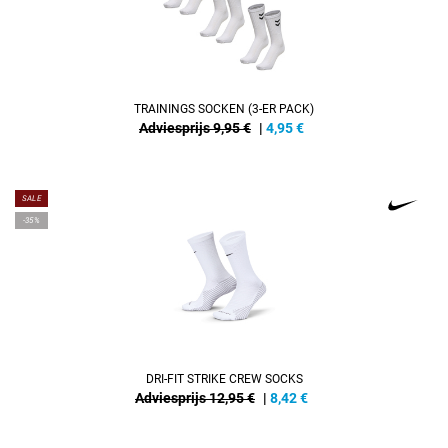
TRAININGS SOCKEN (3-ER PACK)
Adviesprijs 9,95 €
|
4,95
€
SALE
-35%
DRI-FIT STRIKE CREW SOCKS
Adviesprijs 12,95 €
|
8,42
€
________________________________________
TASK TO COMPLETE :: Make an exact copy of the whole listing, but don't bring over any pictures.

ANSWER FOR THIS EXERCISE ::
TRAININGS SOCKEN (3-ER PACK)
Adviesprijs 9,95 €
|
4,95
€
SALE
-35%
DRI-FIT STRIKE CREW SOCKS
Adviesprijs 12,95 €
|
8,42
€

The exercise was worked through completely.